ACTIVITY:
Give the count of lines in the entries that include "shareholders", and write nothing besides it.

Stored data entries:
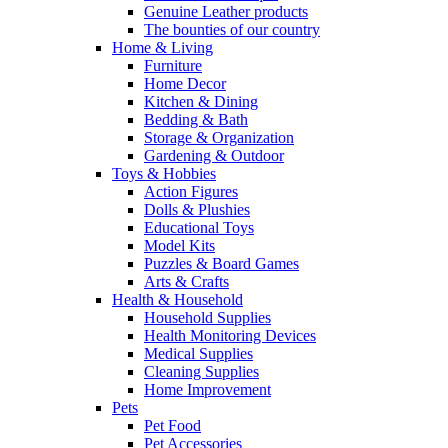
Genuine Leather products
The bounties of our country
Home & Living
Furniture
Home Decor
Kitchen & Dining
Bedding & Bath
Storage & Organization
Gardening & Outdoor
Toys & Hobbies
Action Figures
Dolls & Plushies
Educational Toys
Model Kits
Puzzles & Board Games
Arts & Crafts
Health & Household
Household Supplies
Health Monitoring Devices
Medical Supplies
Cleaning Supplies
Home Improvement
Pets
Pet Food
Pet Accessories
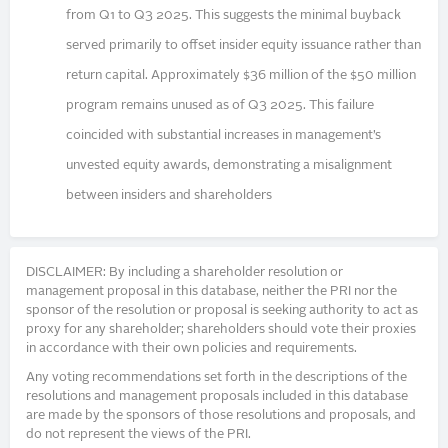
from Q1 to Q3 2025. This suggests the minimal buyback
served primarily to offset insider equity issuance rather than
return capital. Approximately $36 million of the $50 million
program remains unused as of Q3 2025. This failure
coincided with substantial increases in management’s
unvested equity awards, demonstrating a misalignment
between insiders and shareholders
DISCLAIMER: By including a shareholder resolution or
management proposal in this database, neither the PRI nor the
sponsor of the resolution or proposal is seeking authority to act as
proxy for any shareholder; shareholders should vote their proxies
in accordance with their own policies and requirements.
Any voting recommendations set forth in the descriptions of the
resolutions and management proposals included in this database
are made by the sponsors of those resolutions and proposals, and
do not represent the views of the PRI.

ANSWER SPACE:
2